How much does it cost to secure a job in Korea?

There are no fees (hidden or upfront) for using our services. Applying, consultation with our coordinators, job placement, airfare and everything else in-between is 100% free.


How does Gone2Korea continue to operate if you’re services are free?


As your placement agency we obtain a ‘onetime fee’ from the school or program you secure employment with. In short, Korean employers are responsible for paying us for recruiting you, presenting you to their institution, assisting you with all the visa paperwork and getting you prepared for the adventure of a lifetime!  This is standard practice for the ESL/TEFL teaching industry in Asia. Schools in Japan, China, Taiwan, etc. also use the same fees system (i.e. recruiter > teacher > employer).

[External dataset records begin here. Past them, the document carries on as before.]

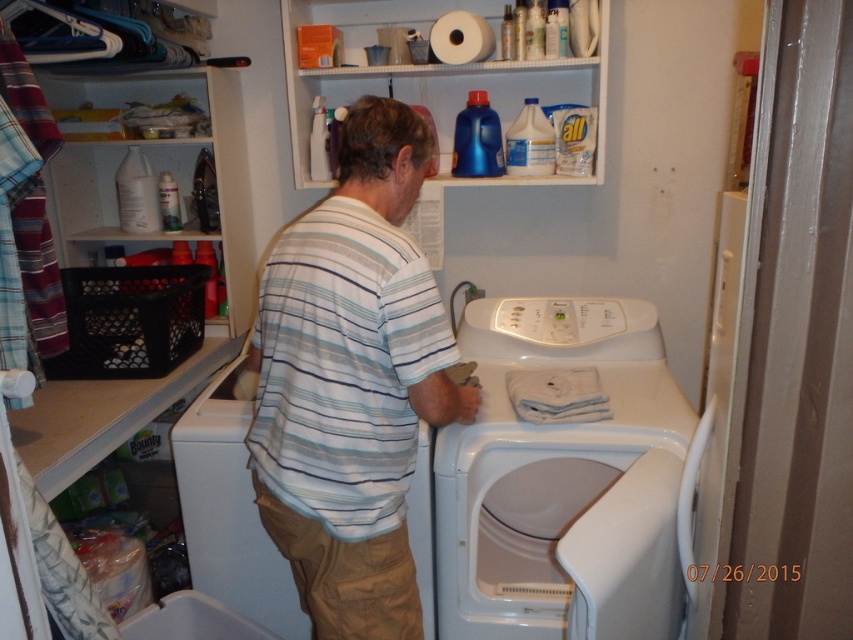 Which is more to the left, black plastic basket at left or white textured paper towel at upper center?

From the viewer's perspective, black plastic basket at left appears more on the left side.

Which of these two, black plastic basket at left or white textured paper towel at upper center, stands shorter?

With less height is white textured paper towel at upper center.

Between point (239, 236) and point (283, 20), which one is positioned in front?

Point (283, 20) is more forward.

What are the coordinates of `black plastic basket at left` in the screenshot? It's located at (219, 154).

Is point (640, 440) farther from camera compared to point (325, 74)?

No, (640, 440) is closer to viewer.

Can you confirm if white glossy washing machine at center is thinner than white textured paper towel at upper center?

Correct, white glossy washing machine at center's width is less than white textured paper towel at upper center's.

The width and height of the screenshot is (853, 640). What do you see at coordinates (561, 481) in the screenshot?
I see `white glossy washing machine at center` at bounding box center [561, 481].

I want to click on white glossy washing machine at center, so click(x=561, y=481).

The height and width of the screenshot is (640, 853). Find the location of `white glossy washing machine at center`. white glossy washing machine at center is located at coordinates (561, 481).

Can you confirm if white glossy washing machine at center is positioned below white matte washing machine at center?

No.

Is point (444, 460) less distant than point (181, 502)?

Yes, point (444, 460) is in front of point (181, 502).

Locate an element on the screen. Image resolution: width=853 pixels, height=640 pixels. white glossy washing machine at center is located at coordinates (561, 481). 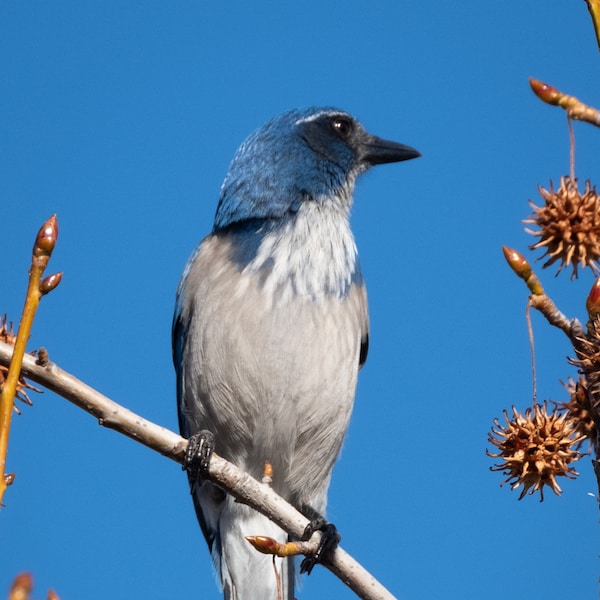 Identify the location of plant. This screenshot has width=600, height=600. (534, 450). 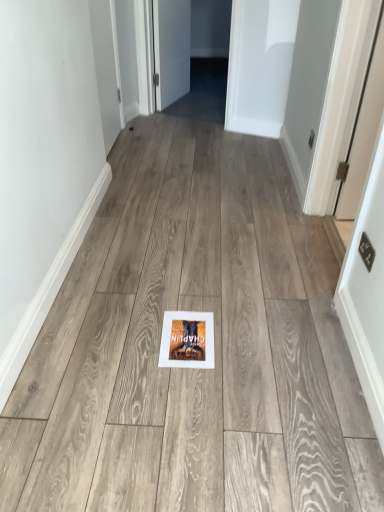 The width and height of the screenshot is (384, 512). Find the location of `free spot behind matte gold postcard at center`. free spot behind matte gold postcard at center is located at coordinates (187, 292). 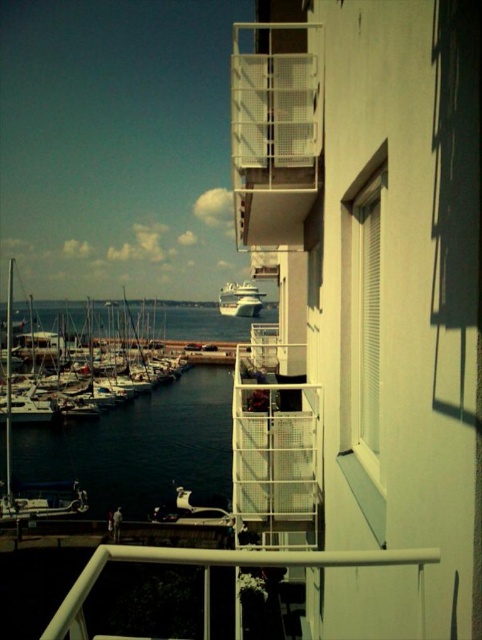 Between dark blue water at lower left and white glossy cruise ship at center, which one has more height?

Standing taller between the two is dark blue water at lower left.

Looking at this image, is dark blue water at lower left thinner than white glossy cruise ship at center?

No.

I want to click on dark blue water at lower left, so click(x=196, y=321).

I want to click on dark blue water at lower left, so click(196, 321).

Looking at this image, which is more to the left, smooth dark water at lower left or dark blue water at lower left?

Positioned to the left is dark blue water at lower left.

From the picture: Does smooth dark water at lower left have a larger size compared to dark blue water at lower left?

No, smooth dark water at lower left is not bigger than dark blue water at lower left.

Between point (41, 452) and point (85, 312), which one is positioned in front?

Point (41, 452) is in front.

This screenshot has width=482, height=640. Find the location of `smooth dark water at lower left`. smooth dark water at lower left is located at coordinates (135, 445).

Who is more forward, [31,435] or [232,314]?

Point [31,435] is in front.

Is point (123, 468) positioned behind point (221, 291)?

No, it is in front of (221, 291).

Identify the location of smooth dark water at lower left. (135, 445).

In case you’re wondering, the placement fee we collect from the schools has zero impact on your monthly salary nor does it effect the benefits you’ll receive or the severance package you’re entitled to at the end of your contract. If you’re dealing with other recruiting agents who are asking you to pay a fee then we strongly advise proceeding with caution. It means they’re trying to take advantage of you by collecting an additional fee that’s unwarranted.

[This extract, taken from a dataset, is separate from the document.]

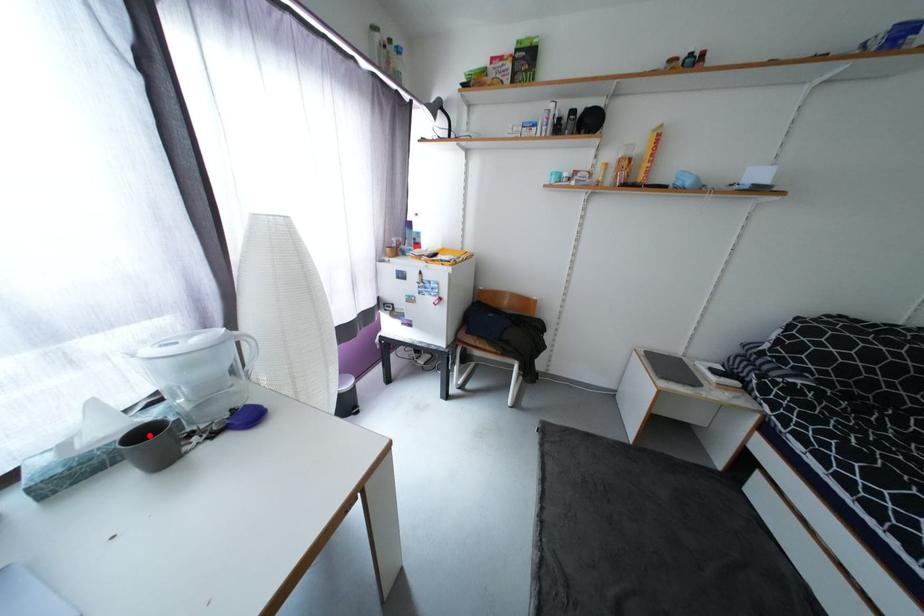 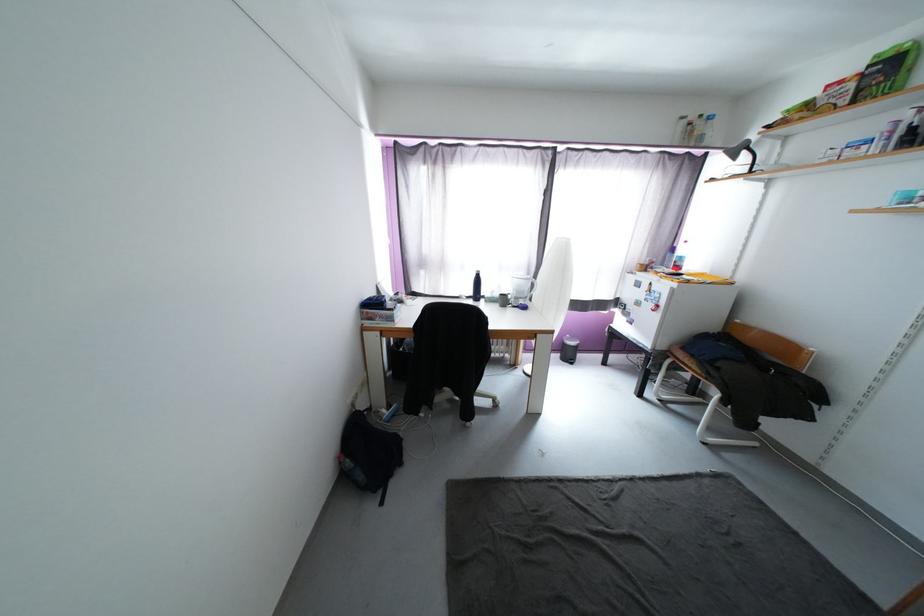 Where in the second image is the point corresponding to the highlighted location from the first image?

(508, 296)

Are there any start-up costs or expenses I will need to cover?


Yes, there are some minor expenses that you will need to account for with respect to documentation. The list below highlights the average cost of each document. The exact price of each document will have slight variations from country to country and between States and Provinces.

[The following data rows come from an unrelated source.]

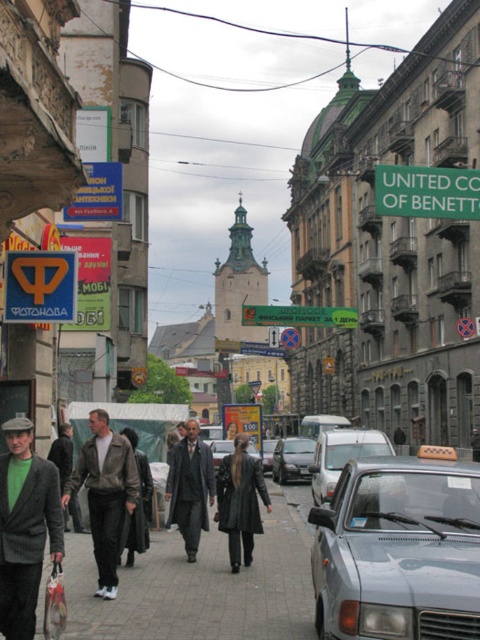 Question: Which object appears closest to the camera in this image?

Choices:
 (A) dark gray leather coat at center
 (B) paved stone sidewalk at center
 (C) silver metallic sedan at center
 (D) metallic gray taxi at center

Answer: (D)

Question: Among these points, which one is nearest to the camera?

Choices:
 (A) (465, 204)
 (B) (252, 445)
 (C) (351, 628)

Answer: (C)

Question: Does green plastic signboard at upper right have a lesser width compared to metallic silver car at center?

Choices:
 (A) no
 (B) yes

Answer: (A)

Question: Which point is farther to the camera?

Choices:
 (A) dark gray leather coat at center
 (B) metallic gray sedan at center
 (C) metallic silver car at center

Answer: (C)

Question: Can you confirm if dark gray wool coat at center is positioned above metallic silver car at center?

Choices:
 (A) no
 (B) yes

Answer: (B)

Question: Does leather jacket at center appear under metallic gray sedan at center?

Choices:
 (A) no
 (B) yes

Answer: (A) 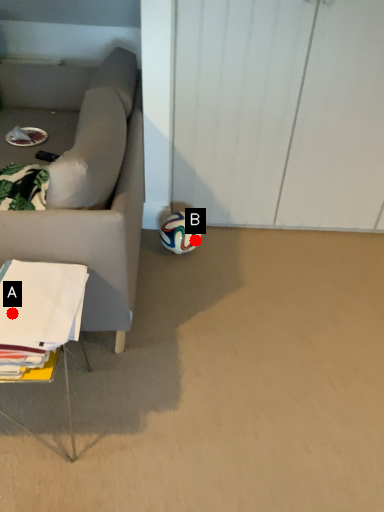 Question: Two points are circled on the image, labeled by A and B beside each circle. Which point is closer to the camera?

Choices:
 (A) A is closer
 (B) B is closer

Answer: (A) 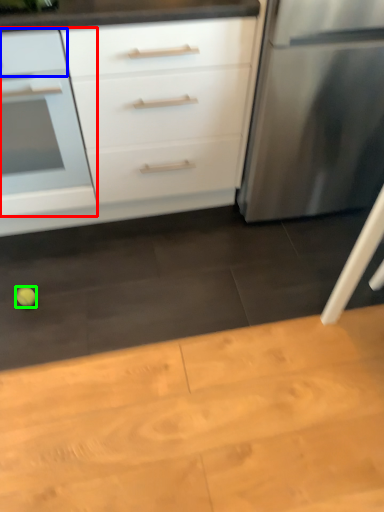 Question: Based on their relative distances, which object is farther from drawer (highlighted by a red box)? Choose from drawer (highlighted by a blue box) and lime (highlighted by a green box).

Choices:
 (A) drawer
 (B) lime

Answer: (B) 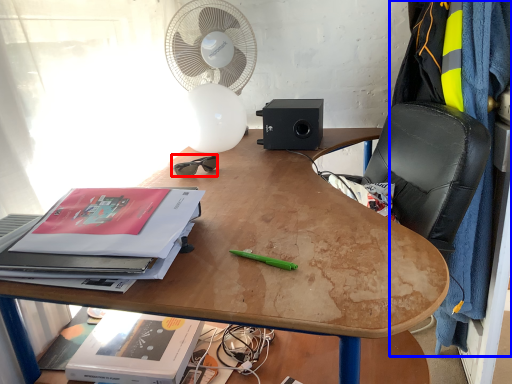 Question: Which of the following is the farthest to the observer, glasses (highlighted by a red box) or blanket (highlighted by a blue box)?

Choices:
 (A) glasses
 (B) blanket

Answer: (A) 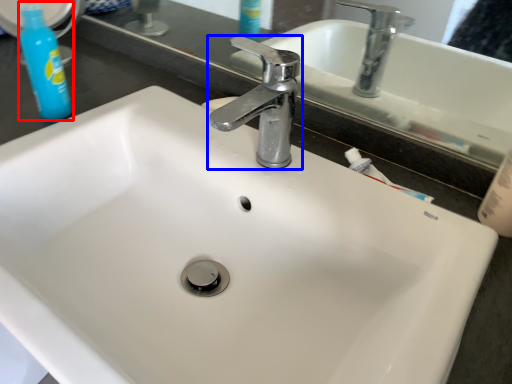 Question: Among these objects, which one is farthest to the camera, cleaning product (highlighted by a red box) or tap (highlighted by a blue box)?

Choices:
 (A) cleaning product
 (B) tap

Answer: (A) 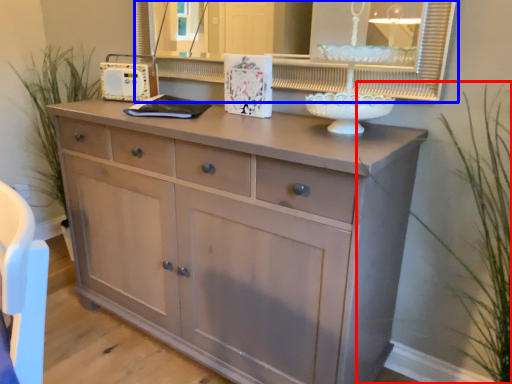 Question: Which of the following is the farthest to the observer, plant (highlighted by a red box) or medicine cabinet (highlighted by a blue box)?

Choices:
 (A) plant
 (B) medicine cabinet

Answer: (B)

Sealed Transcripts (Academic Records):

You will need to acquire sealed transcripts from your university registrar’s office, or the equivalent office at your respective school.
Cost: Free to $40


Criminal Record Check (CRC)

Submitting a federal level CRC is necessary for visa application purposes. Visit our CRC page to see what kind of check you need based on your nationality.
Cost: Free to $40



You will need to have two documents (copy of degree and your criminal record check) notarized by a public notary or lawyer with a notary license. Notary fees vary greatly so we recommend calling a few offices to find the best price.
Cost: $20 – $50 per document


Apostille Authentication

All teachers, excluding Canadians, need to have their notarized degree and original CRC authenticated with an Apostille. Visit our Apostille pages to learn more – Apostille USA and Apostille International.
Cost: Free to $50 per document

Canadian teachers must have their documents authenticated by the Korean Consulate as an alternative to the Apostille 
Cost: $10 – $20 CAD


Passport Photos

You’ll need to acquire 6 official passport photos from a professional passport photo developer. Many places offer passport photos including Costco, Wallmart, etc.
Cost: $10 – $40


Courier Fees

After you’ve acquired your documents and accepted a position you’ll need to courier all of your documents to Korea so Immigration can process your paperwork and issue your visa issuance number. Courier fees will vary greatly depending on the service you use (FedEx, DHL, Express Post, etc.) and where you’re sending them from. 
Cost: $50 – 100


Visa Application Fee

Lastly, you’ll need to pay the Korean Consulate a small fee in order for them to place your work visa in your passport.
Cost: $40 – $66

It’s also important to remember that teachers in Korea get paid monthly, therefore, you should plan on bringing enough money to cover your first months worth of living expenses. $800 (£600) is usually sufficient but bringing $1000 (£750) is recommended.